Nesse momento, a inimizade entre Otávio, o primeiro e futuro imperador romano, com marco António era um fato concreto e Octávio o denuncio perante o senado romano como um fantoche de Cleópatra que atentaria no final de contas contra os interesses de Roma. Esta situação, somada ao repúdio tradicional que sempre havia despertado cleópatra no povo romano pelos seus excessos e luxos desmedidos fez com que a opinião pública e o Senado se pusessem do lado de Octávio e assim é que Roma declarou guerra ao Egipto.


Na batalha de actio, no dia 2 de setembro do ano 31 A.C. Marco António é derrotado por Augusto e perante o conhecimento de uma falsa notícia que dizia que cleópatra tinha falecido, Marco António Suicida-se.
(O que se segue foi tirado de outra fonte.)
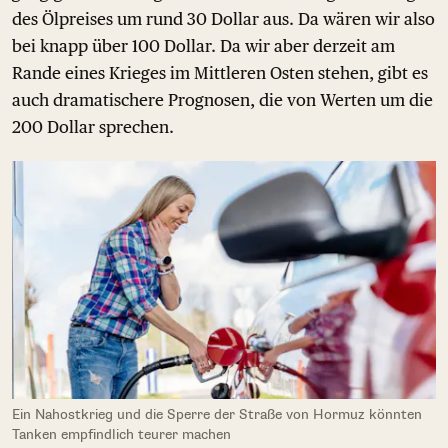
des Ölpreises um rund 30 Dollar aus. Da wären wir also
bei knapp über 100 Dollar. Da wir aber derzeit am
Rande eines Krieges im Mittleren Osten stehen, gibt es
auch dramatischere Prognosen, die von Werten um die
200 Dollar sprechen.
Ein Nahostkrieg und die Sperre der Straße von Hormuz könnten
Tanken empfindlich teurer machen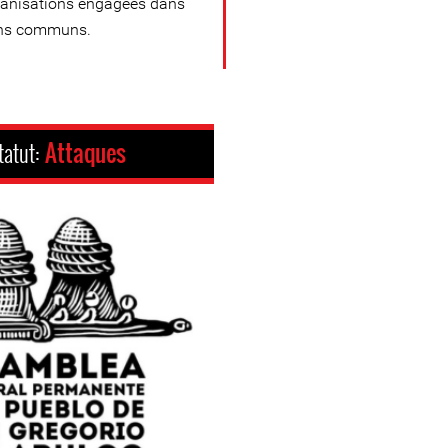
ganisations engagées dans
iens communs.
tatut:
Attaques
Os planos de Octávio eram tomar a rainha como prisioneira e exibir em Roma durante a tradicional cerimónia conhecida como triunfo, simbolizando com isso a superioridade e a vitória sobre a humilhada inimiga a que o povo de Roma tanto odiava. Isso aumentaria ainda mais se o seu apoio popular e a decisivamente as suas aspirações políticas.

Cleópatra apercebeu-se do fim que a esperava depois de se encontrar com Octávio, um homem frio e calculista que, ao contrário de César e António, não poderia seduzir ou azar de forma alguma. Vendo, pois, o seu futuro como escrava, talvez no reino de que tinha sido soberana (convertido agora na província romana do Egito), Cleópatra escolheu morrer e tomou a decisão de se suicidar. De acordo com a versão mais difundida, pediu às suas criadas iras e charmion que lhe trouxessem uma cesta com frutas e que colocassem dentro uma cobra egípcia (o famoso áspide), responsável pela sua morte, no final de agosto do ano de 30 A.C. outras Versões relatam que tirou a vida ao conhecer o suicídio do seu marido. Antes de falecer, escreveu uma carta a Octávio, em que lhe comunicava o seu desejo de ser enterrada ao lado de Marco António, e assim foi feito. Desconhece-se o local da sua sepultura. Zahl hawass coloca-a em taposiris magna, a 30 km de Alexandria, embora as escavações realizadas em junho de 2008 descartaram esta hipótese.

Cabe salientar que foi tal o carisma e beleza de Cleópatra, que ele próprio plutarco, escritor romano, rigoroso biógrafo de vidas paralelas que se perdem no tempo, colocou as coisas em seu lugar ao apontar a verdadeira essência do encanto da rainha egípcia: " sua beleza não era tal que deslumbrase ou que deixasse parados aqueles que a viam; mas seu trato tinha um atrativo inevitável, e sua figura, ajudada de sua lábia e de uma graça inerente à sua conversa, parecia que deixava pregado um ferrão em O ânimo ".